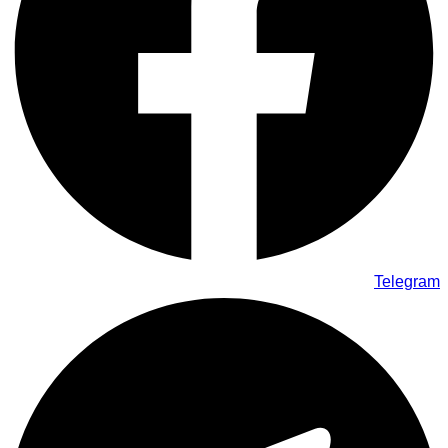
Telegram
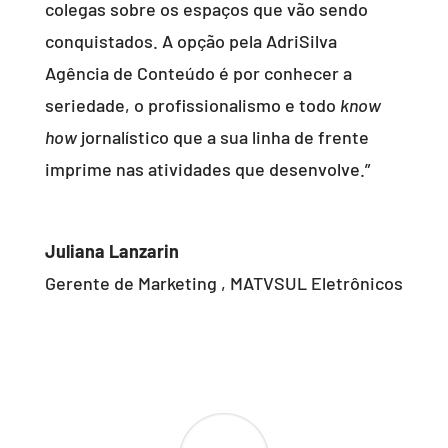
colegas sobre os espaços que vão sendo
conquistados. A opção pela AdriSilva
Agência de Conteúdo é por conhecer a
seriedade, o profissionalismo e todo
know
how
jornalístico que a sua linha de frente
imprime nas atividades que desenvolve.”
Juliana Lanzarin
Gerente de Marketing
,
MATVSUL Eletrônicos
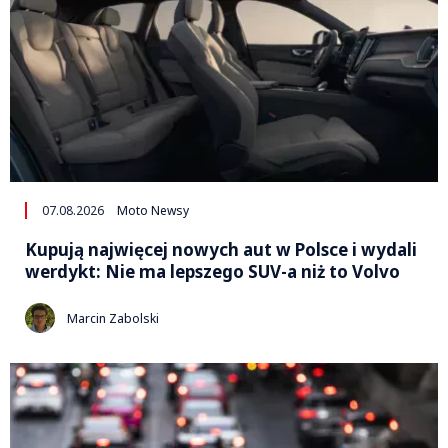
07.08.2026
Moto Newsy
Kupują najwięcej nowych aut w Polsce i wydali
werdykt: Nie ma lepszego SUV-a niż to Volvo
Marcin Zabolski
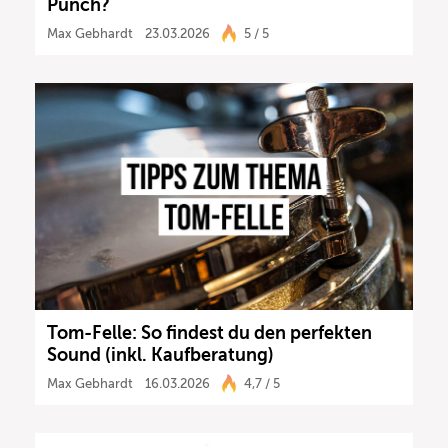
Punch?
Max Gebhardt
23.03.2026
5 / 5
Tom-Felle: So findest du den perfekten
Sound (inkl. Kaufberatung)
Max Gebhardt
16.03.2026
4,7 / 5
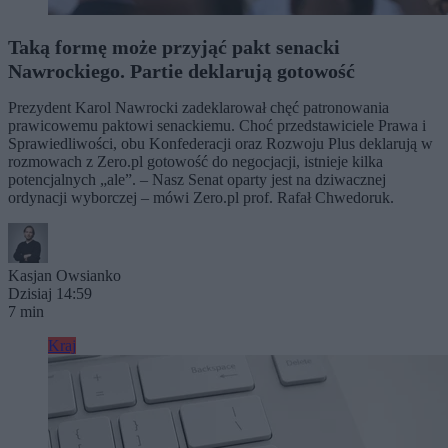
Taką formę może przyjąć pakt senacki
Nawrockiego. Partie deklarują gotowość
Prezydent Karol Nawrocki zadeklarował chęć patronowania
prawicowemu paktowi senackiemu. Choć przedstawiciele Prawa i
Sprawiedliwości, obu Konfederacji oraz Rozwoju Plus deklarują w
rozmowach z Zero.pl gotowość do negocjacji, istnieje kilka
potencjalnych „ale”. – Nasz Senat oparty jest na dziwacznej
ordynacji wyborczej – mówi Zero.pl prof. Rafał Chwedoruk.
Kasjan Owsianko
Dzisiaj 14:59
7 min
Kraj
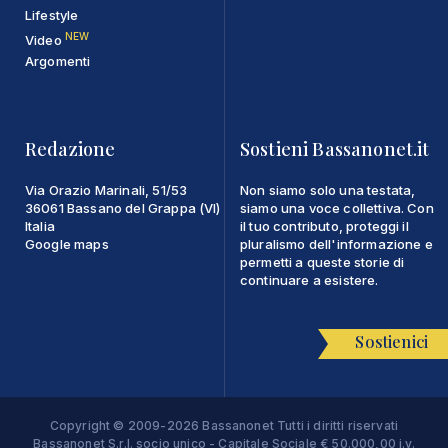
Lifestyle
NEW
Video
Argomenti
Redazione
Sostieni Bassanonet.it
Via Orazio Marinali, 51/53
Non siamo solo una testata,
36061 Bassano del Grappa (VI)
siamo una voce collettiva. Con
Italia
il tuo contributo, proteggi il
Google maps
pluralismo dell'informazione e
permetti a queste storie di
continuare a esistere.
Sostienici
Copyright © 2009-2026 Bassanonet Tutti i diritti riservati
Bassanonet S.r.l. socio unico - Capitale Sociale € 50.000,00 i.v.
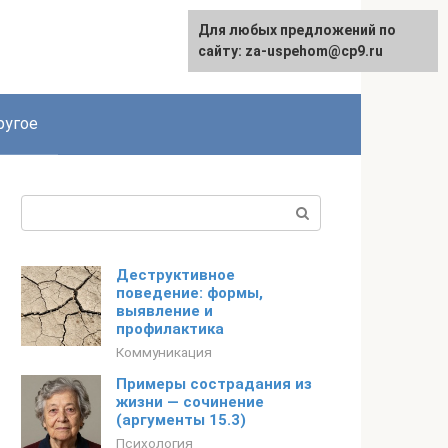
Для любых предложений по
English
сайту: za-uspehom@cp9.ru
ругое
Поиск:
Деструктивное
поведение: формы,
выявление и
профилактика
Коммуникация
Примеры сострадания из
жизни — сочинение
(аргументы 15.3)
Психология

——

## Problem to solve
Give only the number of lines in the material above that hold the word "Bassanonet".

## Reply to the task
3